Elle avouait ainsi naïvement combien elle était esclavagée; et ce qui pouvait consoler Jack de cette tyrannie qui opprimait sa mère, c’était de voir cette pauvre insensée s’en aller si gaie, si jeune, avec sa toilette si bien drapée autour d’elle, et son sac de voyage qu’elle portait suspendu à son bras aussi allègrement, aussi légèrement que n’importe quel fardeau qu’il eût convenu à la vie de l’accabler.

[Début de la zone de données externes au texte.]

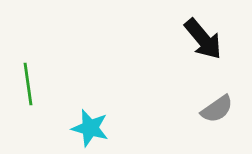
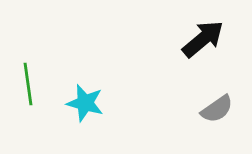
black arrow: rotated 90 degrees counterclockwise
cyan star: moved 5 px left, 25 px up
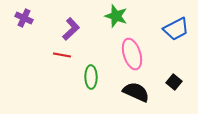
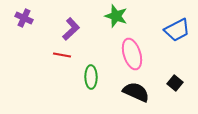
blue trapezoid: moved 1 px right, 1 px down
black square: moved 1 px right, 1 px down
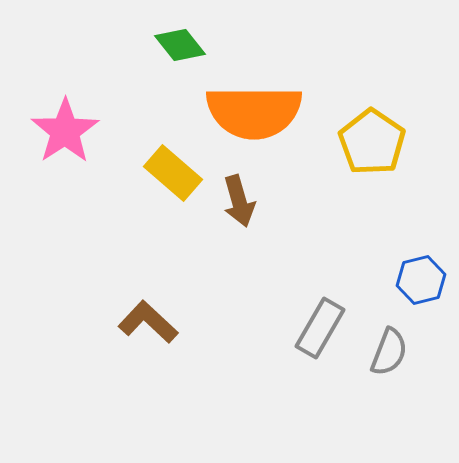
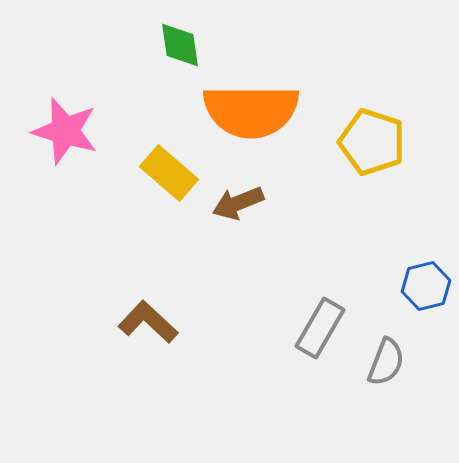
green diamond: rotated 30 degrees clockwise
orange semicircle: moved 3 px left, 1 px up
pink star: rotated 22 degrees counterclockwise
yellow pentagon: rotated 16 degrees counterclockwise
yellow rectangle: moved 4 px left
brown arrow: moved 1 px left, 2 px down; rotated 84 degrees clockwise
blue hexagon: moved 5 px right, 6 px down
gray semicircle: moved 3 px left, 10 px down
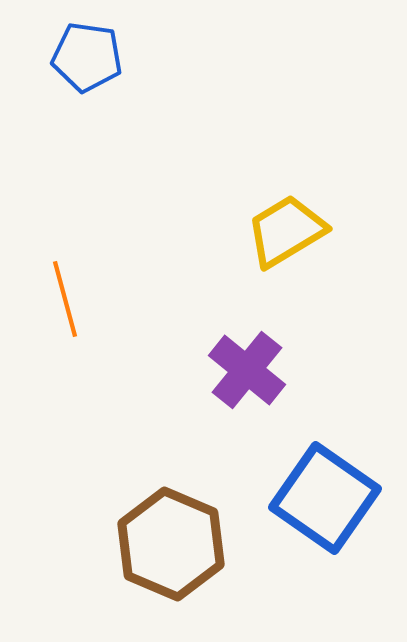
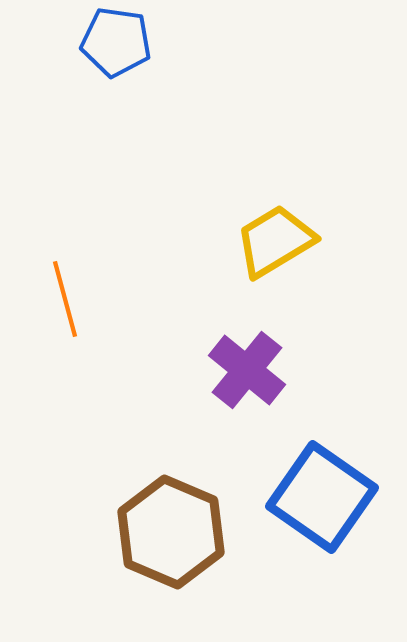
blue pentagon: moved 29 px right, 15 px up
yellow trapezoid: moved 11 px left, 10 px down
blue square: moved 3 px left, 1 px up
brown hexagon: moved 12 px up
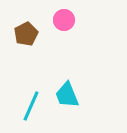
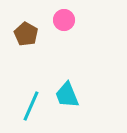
brown pentagon: rotated 15 degrees counterclockwise
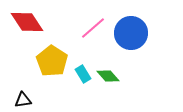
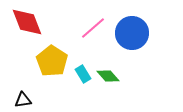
red diamond: rotated 12 degrees clockwise
blue circle: moved 1 px right
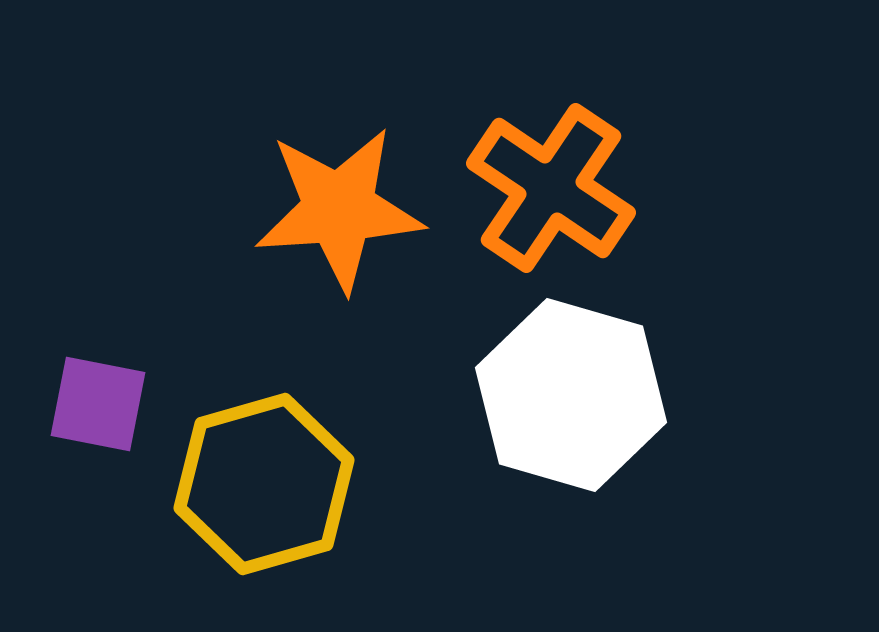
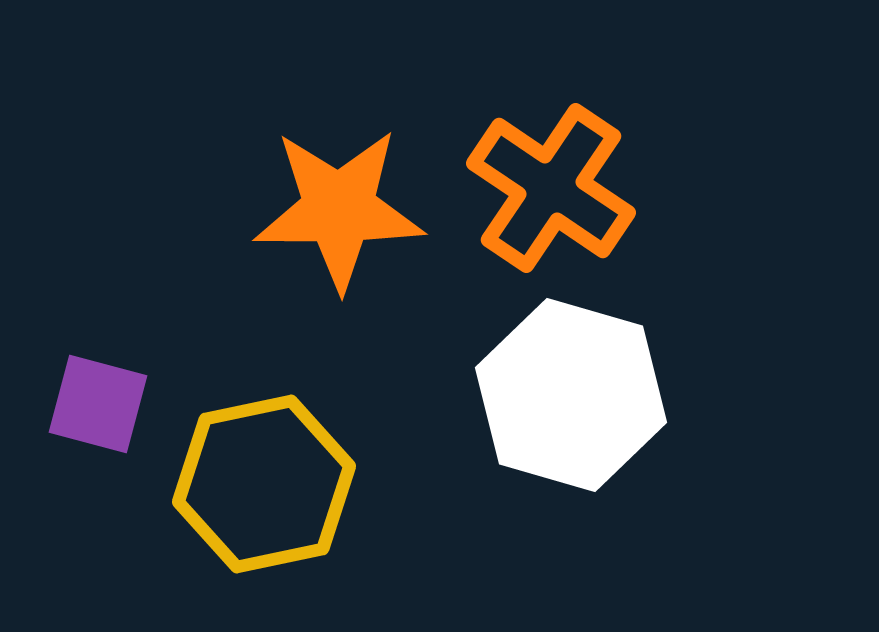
orange star: rotated 4 degrees clockwise
purple square: rotated 4 degrees clockwise
yellow hexagon: rotated 4 degrees clockwise
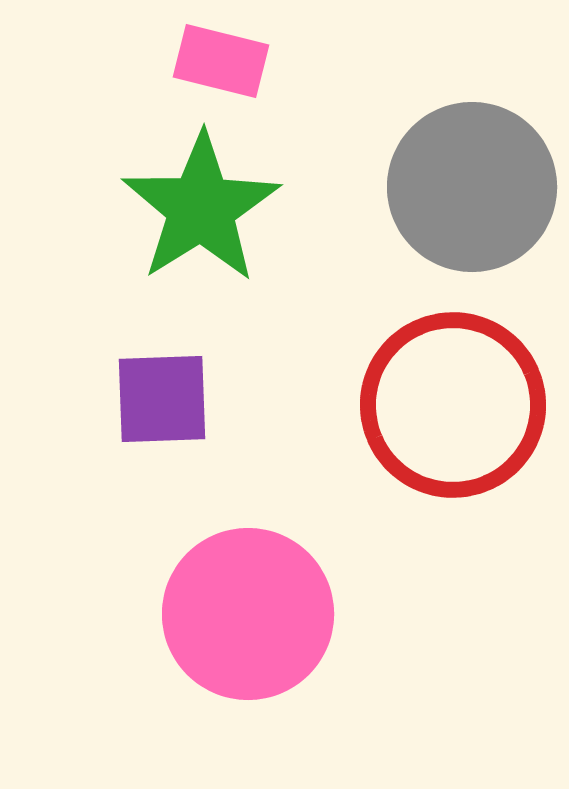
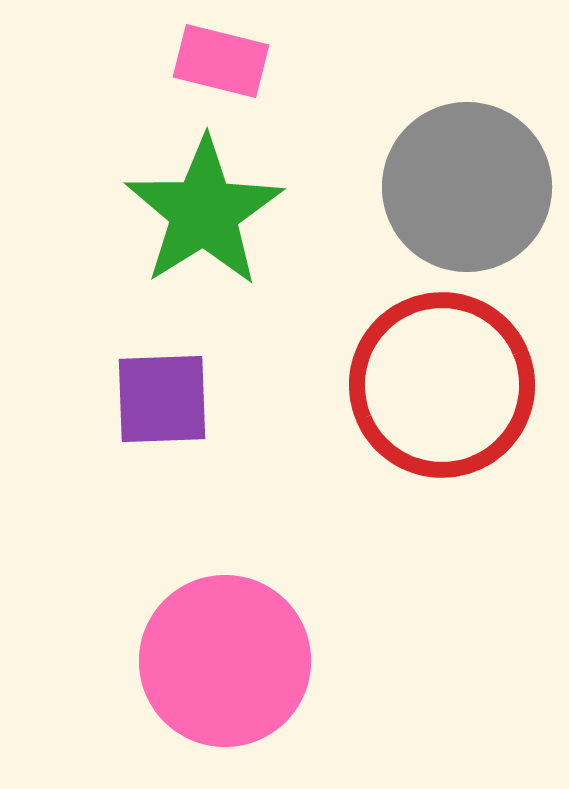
gray circle: moved 5 px left
green star: moved 3 px right, 4 px down
red circle: moved 11 px left, 20 px up
pink circle: moved 23 px left, 47 px down
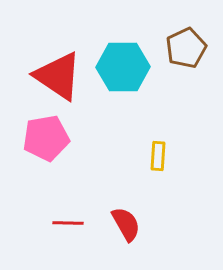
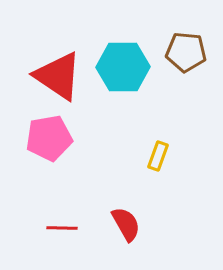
brown pentagon: moved 4 px down; rotated 30 degrees clockwise
pink pentagon: moved 3 px right
yellow rectangle: rotated 16 degrees clockwise
red line: moved 6 px left, 5 px down
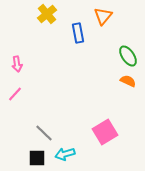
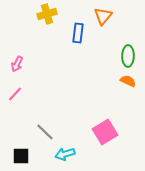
yellow cross: rotated 24 degrees clockwise
blue rectangle: rotated 18 degrees clockwise
green ellipse: rotated 35 degrees clockwise
pink arrow: rotated 35 degrees clockwise
gray line: moved 1 px right, 1 px up
black square: moved 16 px left, 2 px up
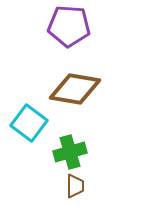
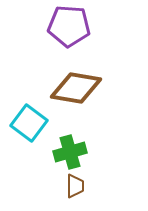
brown diamond: moved 1 px right, 1 px up
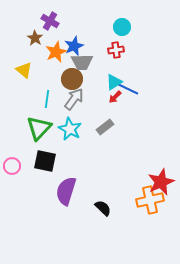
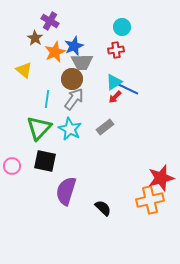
orange star: moved 1 px left
red star: moved 4 px up; rotated 8 degrees clockwise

Avez-vous regardé quelquefois ces fleurs d’eau dont les longues tiges partent du fond des rivières, montent en s’allongeant, en se recourbant à travers tous les obstacles de la végétation aquatique, pour éclater enfin à la surface en corolles magnifiques, arrondies comme des coupes, embaumées de parfums très doux que l’amertume, la verdeur des flots relève d’un goût un peu sauvage? Ainsi grandissait l’amour dans le cœur de ces deux enfants. Cet amour venait de bien loin, de leur plus tendre enfance, de ce temps où toute graine jetée porte un germe et la promesse d’une floraison. Chez Cécile, les fleurs divines avaient monté tout droit dans une âme limpide où des regards un peu clairvoyants les auraient facilement découvertes. Chez Jack, elles s’étaient arrêtées dans les vases bourbeuses, parmi des plantes inextricables enroulées autour d’elles comme des liens qui les empêchaient de grandir. Mais enfin elles arrivaient aux régions d’air et de lumière, se redressaient, s’élançaient, montraient presque à la surface leur visage de fleurs, où le mouvement de l’onde passait encore légèrement comme un frisson. Il s’en fallait de peu, de bien peu, pour qu’elles s’épanouissent. Ce fut l’œuvre d’une heure d’amour et de soleil.

– Si vous vouliez, disait un soir M. Rivals aux deux enfants, nous irions tous ensemble demain faire les vendanges au Coudray. Le fermier m’a proposé de nous envoyer sa carriole. Vous vous en iriez tous les deux dès le matin, et moi je vous rejoindrais pour le dîner.

Ils acceptèrent avec joie, On partit par un beau matin de la fin d’octobre, dans un brouillard léger qui semblait s’enlever à chaque tour de roue de la voiture, monter ainsi qu’une gaze, en découvrant un paysage adorable. Sur les champs moissonnés, sur les javelles dorées, sur les plantes maigres, dernier effort de la saison, de longs fils soyeux et blancs flottaient, s’attachaient, traînaient comme des parcelles du brouillard remontant. Cela faisait une nappe d’argent filé tout le long de ces plates étendues que l’automne empreint de tant de grandeur et de solennité. La rivière coulait au bas du grand chemin, bordée de domaines anciens et d’énormes massifs d’arbres rougis par l’été disparu. Une fraîcheur répandue, la légèreté de l’air, aidaient à la bonne humeur des voyageurs secoués sur les rudes banquettes, les pieds dans la paille, et se retenant des deux mains aux côtés de la carriole. Une des filles du fermier conduisait un petit âne gris et têtu qui secouait ses longues oreilles, harcelé par les guêpes très nombreuses à cette époque de l’année où la récolte des fruits éparpille dans l’air de si doux parfums.